** Opening DATA FOR PROCESSING block **
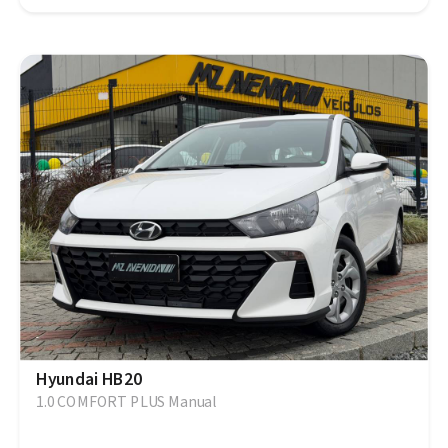
Hyundai HB20
1.0 COMFORT PLUS Manual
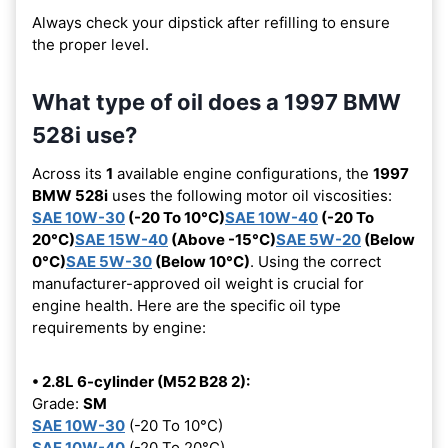
Always check your dipstick after refilling to ensure
the proper level.
What type of oil does a 1997 BMW
528i use?
Across its
1
available engine configurations, the
1997
BMW 528i
uses the following motor oil viscosities:
SAE 10W-30
(-20 To 10°C)
SAE 10W-40
(-20 To
20°C)
SAE 15W-40
(Above -15°C)
SAE 5W-20
(Below
0°C)
SAE 5W-30
(Below 10°C)
. Using the correct
manufacturer-approved oil weight is crucial for
engine health. Here are the specific oil type
requirements by engine:
• 2.8L 6-cylinder (M52 B28 2):
Grade:
SM
SAE 10W-30
(-20 To 10°C)
SAE 10W-40
(-20 To 20°C)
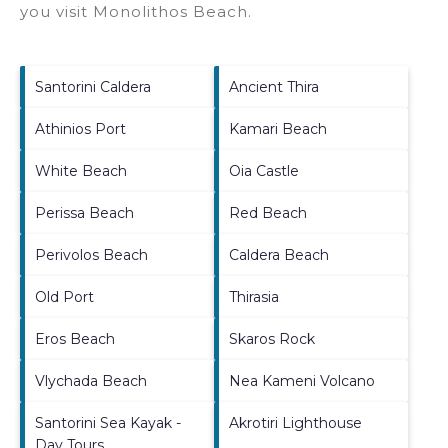
you visit
Monolithos Beach
.
Santorini Caldera
Ancient Thira
Athinios Port
Kamari Beach
White Beach
Oia Castle
Perissa Beach
Red Beach
Perivolos Beach
Caldera Beach
Old Port
Thirasia
Eros Beach
Skaros Rock
Vlychada Beach
Nea Kameni Volcano
Santorini Sea Kayak -
Akrotiri Lighthouse
Day Tours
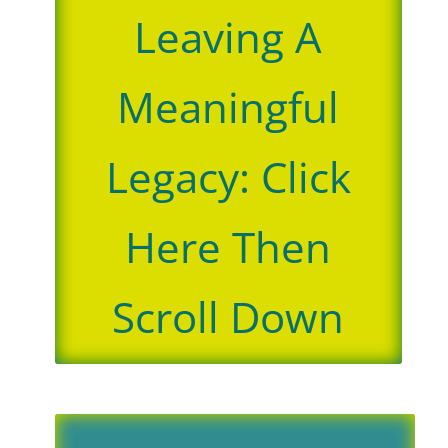
Leaving A
Meaningful
Legacy: Click
Here Then
Scroll Down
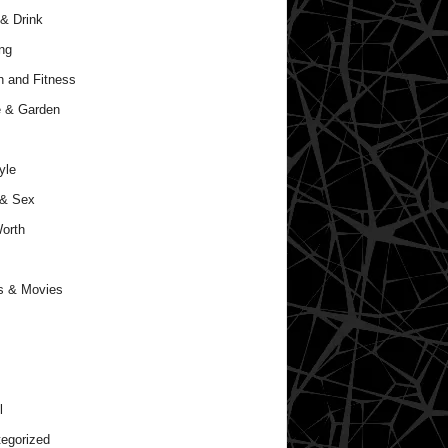
& Drink
ng
h and Fitness
 & Garden
yle
 & Sex
orth
s & Movies
l
egorized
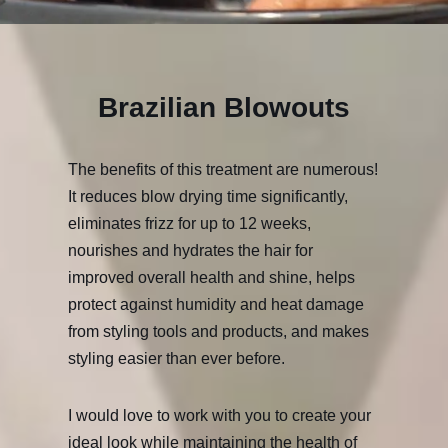
Brazilian Blowouts
The benefits of this treatment are numerous!
It reduces blow drying time significantly,
eliminates frizz for up to 12 weeks,
nourishes and hydrates the hair for
improved overall health and shine, helps
protect against humidity and heat damage
from styling tools and products, and makes
styling easier than ever before.
I would love to work with you to create your
ideal look while maintaining the health of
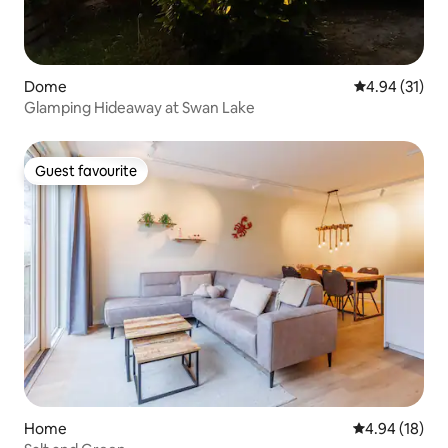
Dome
4.94 out of 5
4.94 (31)
Glamping Hideaway at Swan Lake
Guest favourite
Guest favourite
Home
4.94 out of 5 
4.94 (18)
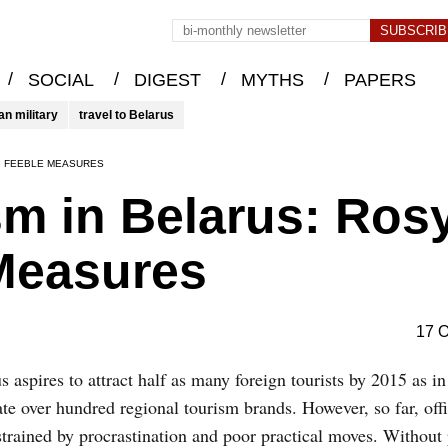
/
/
/
/
SOCIAL
DIGEST
MYTHS
PAPERS
an military
travel to Belarus
, FEEBLE MEASURES
m in Belarus: Ros
 Measures
17 O
s aspires to attract half as many foreign tourists by 2015 as i
ate over hundred regional tourism brands. However, so far, offi
strained by procrastination and poor practical moves. Without 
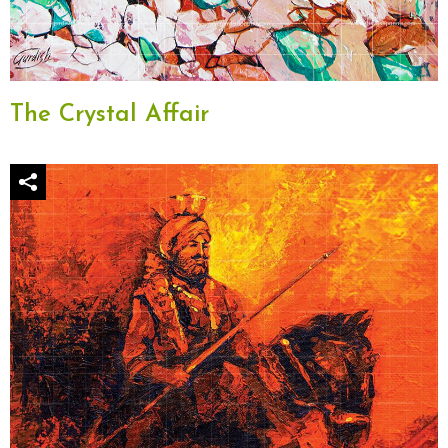
The Crystal Affair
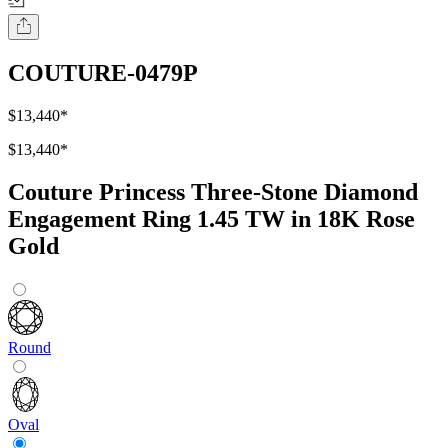
COUTURE-0479P
$13,440
*
$13,440
*
Couture Princess Three-Stone Diamond
Engagement Ring 1.45 TW in 18K Rose
Gold
Round
Oval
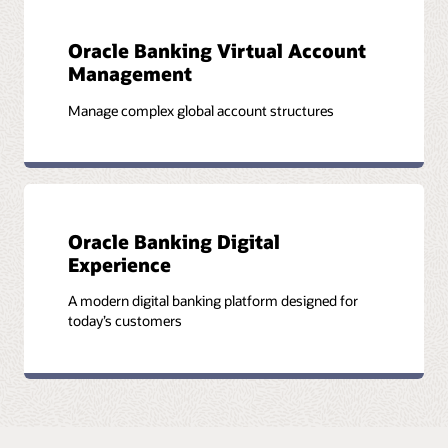
Oracle Banking Virtual Account
Management
Manage complex global account structures
Oracle Banking Digital
Experience
A modern digital banking platform designed for
today’s customers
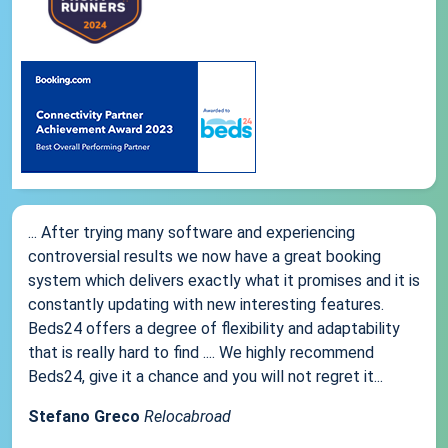
... After trying many software and experiencing
controversial results we now have a great booking
system which delivers exactly what it promises and it is
constantly updating with new interesting features.
Beds24 offers a degree of flexibility and adaptability
that is really hard to find .... We highly recommend
Beds24, give it a chance and you will not regret it...
Stefano Greco
Relocabroad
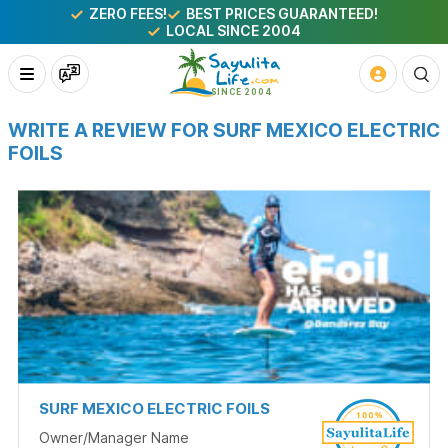
ZERO FEES!
BEST PRICES GUARANTEED!
LOCAL SINCE 2004
WRITE A REVIEW FOR SURF MEXICO ELECTRIC
FOILS
SURF MEXICO ELECTRIC FOILS
Owner/Manager Name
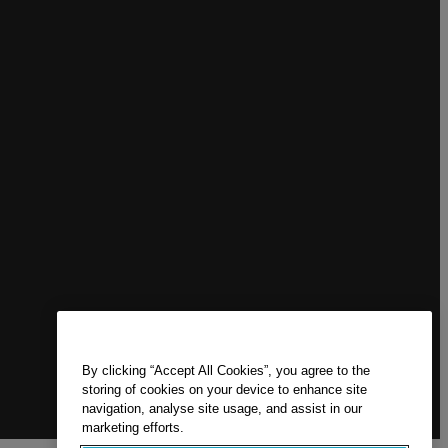
By clicking “Accept All Cookies”, you agree to the
storing of cookies on your device to enhance site
navigation, analyse site usage, and assist in our
marketing efforts.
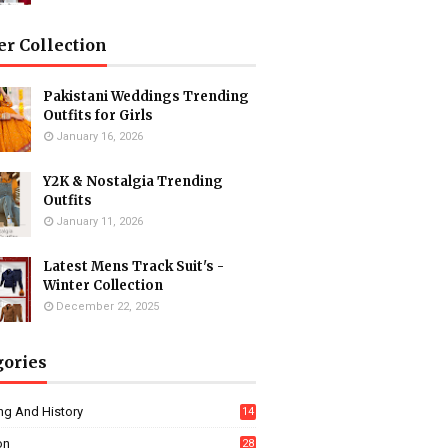
er Collection
Pakistani Weddings Trending
Outfits for Girls
January 16, 2026
Y2K & Nostalgia Trending
Outfits
January 11, 2026
Latest Mens Track Suit's -
Winter Collection
December 22, 2025
gories
ng And History
14
on
28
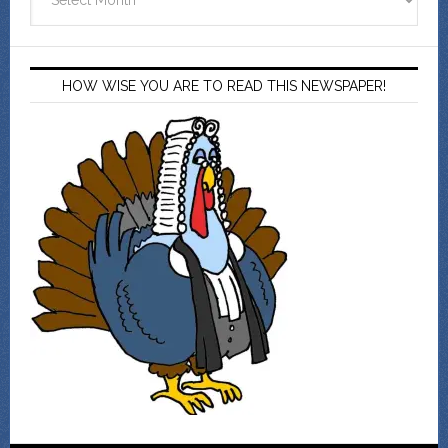
HOW WISE YOU ARE TO READ THIS NEWSPAPER!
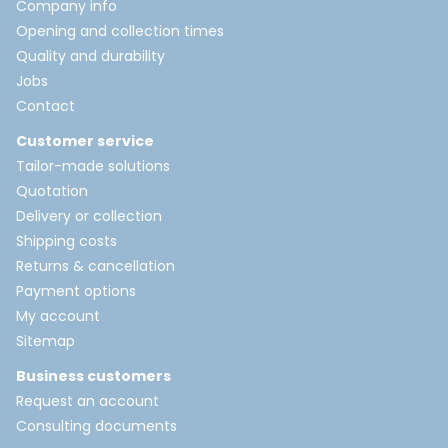
Company info
Opening and collection times
Quality and durability
Jobs
Contact
Customer service
Tailor-made solutions
Quotation
Delivery or collection
Shipping costs
Returns & cancellation
Payment options
My account
Sitemap
Business customers
Request an account
Consulting documents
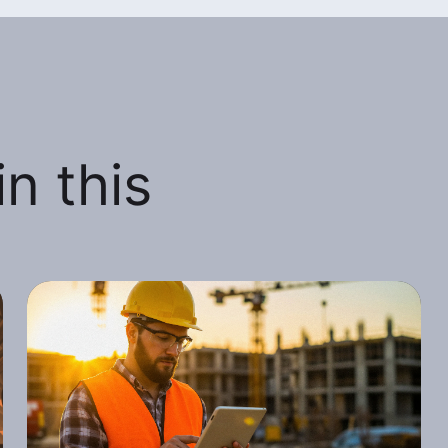
n this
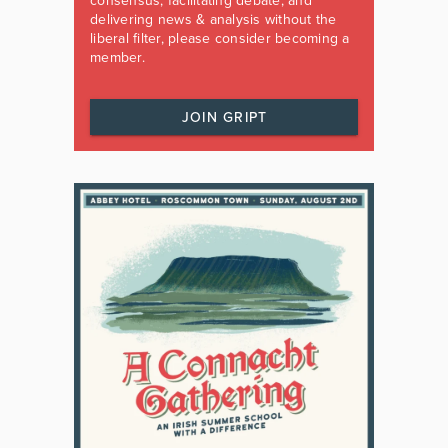
consensus, facilitating debate, and
delivering news & analysis without the
liberal filter, please consider becoming a
member.
JOIN GRIPT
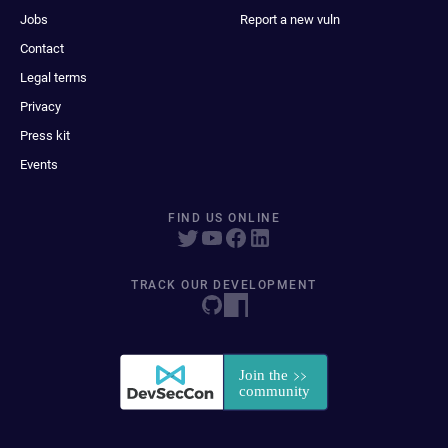
Jobs
Report a new vuln
Contact
Legal terms
Privacy
Press kit
Events
FIND US ONLINE
TRACK OUR DEVELOPMENT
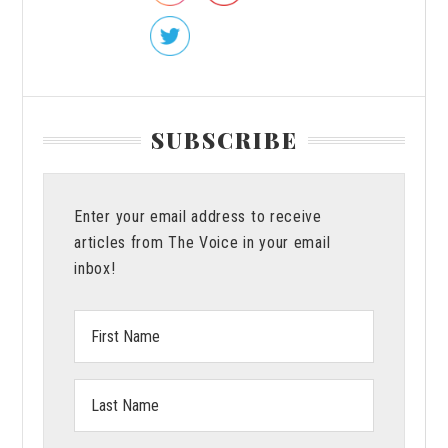
SUBSCRIBE
Enter your email address to receive
articles from The Voice in your email
inbox!
First
Name:
Last
Name:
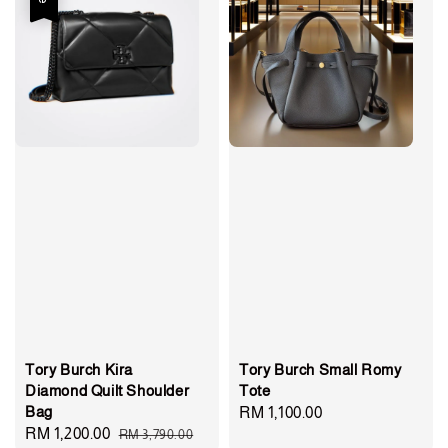
Tory Burch Kira
Tory Burch Small Romy
Diamond Quilt Shoulder
Tote
Bag
Regular
RM 1,100.00
Sale
RM 1,200.00
Regular
RM 3,790.00
price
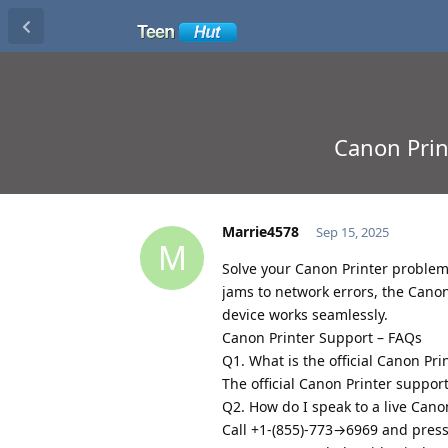
Canon Prin
Marrie4578
Sep 15, 2025
M
Solve your Canon Printer proble
jams to network errors, the Canon
device works seamlessly.
Canon Printer Support – FAQs
Q1. What is the official Canon Pr
The official Canon Printer suppor
Q2. How do I speak to a live Can
Call +1-(855)-773→6969 and press “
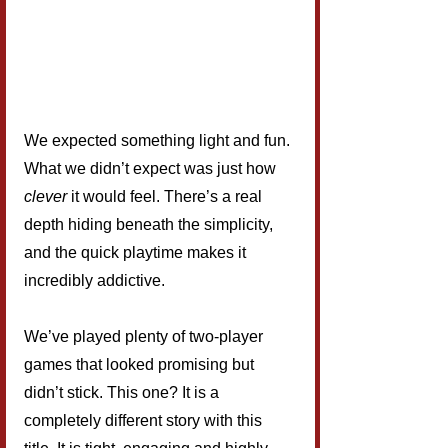
We expected something light and fun. 
What we didn’t expect was just how 
clever
 it would feel. There’s a real 
depth hiding beneath the simplicity, 
and the quick playtime makes it 
incredibly addictive.
We’ve played plenty of two-player 
games that looked promising but 
didn’t stick. This one? It is a 
completely different story with this 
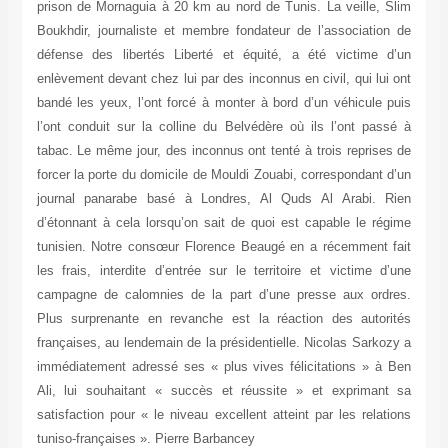
prison de Mornaguia à 20 km au nord de Tunis. La veille, Slim
Boukhdir, journaliste et membre fondateur de l’association de
défense des libertés Liberté et équité, a été victime d’un
enlèvement devant chez lui par des inconnus en civil, qui lui ont
bandé les yeux, l’ont forcé à monter à bord d’un véhicule puis
l’ont conduit sur la colline du Belvédère où ils l’ont passé à
tabac. Le même jour, des inconnus ont tenté à trois reprises de
forcer la porte du domicile de Mouldi Zouabi, correspondant d’un
journal panarabe basé à Londres, Al Quds Al Arabi. Rien
d’étonnant à cela lorsqu’on sait de quoi est capable le régime
tunisien. Notre consœur Florence Beaugé en a récemment fait
les frais, interdite d’entrée sur le territoire et victime d’une
campagne de calomnies de la part d’une presse aux ordres.
Plus surprenante en revanche est la réaction des autorités
françaises, au lendemain de la présidentielle. Nicolas Sarkozy a
immédiatement adressé ses « plus vives félicitations » à Ben
Ali, lui souhaitant « succès et réussite » et exprimant sa
satisfaction pour « le niveau excellent atteint par les relations
tuniso-françaises ». Pierre Barbancey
** Closing DATA FOR PROCESSING block **
Every line that contains the string "device" should be copied from the records.

storing of cookies on your device to enhance site
device works seamlessly.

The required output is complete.